Please repeat the line that has "ワードマークロゴ ブラック ×" and all lines after it, exactly as they appear, through the end of the entries.

--- DATA UNDER STUDY Enclosed Below ---

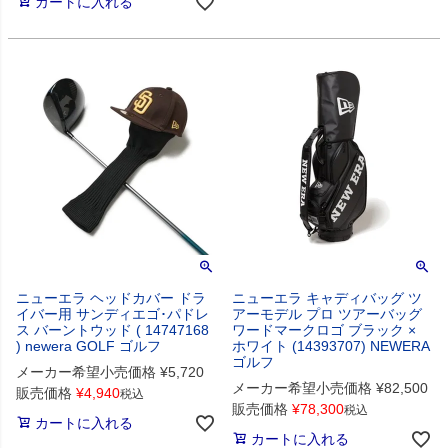
カートに入れる
ニューエラ ヘッドカバー ドラ
ニューエラ キャディバッグ ツ
イバー用 サンディエゴ･パドレ
アーモデル プロ ツアーバッグ
ス バーントウッド ( 14747168
ワードマークロゴ ブラック ×
) newera GOLF ゴルフ
ホワイト (14393707) NEWERA
ゴルフ
メーカー希望小売価格
¥
5,720
メーカー希望小売価格
¥
82,500
販売価格
¥
4,940
税込
販売価格
¥
78,300
税込
カートに入れる
カートに入れる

--- End of Enclosed DATA UNDER STUDY ---

◆ EXERCISE SOLUTION:
ワードマークロゴ ブラック ×
) newera GOLF ゴルフ
ホワイト (14393707) NEWERA
ゴルフ
メーカー希望小売価格
¥
5,720
メーカー希望小売価格
¥
82,500
販売価格
¥
4,940
税込
販売価格
¥
78,300
税込
カートに入れる
カートに入れる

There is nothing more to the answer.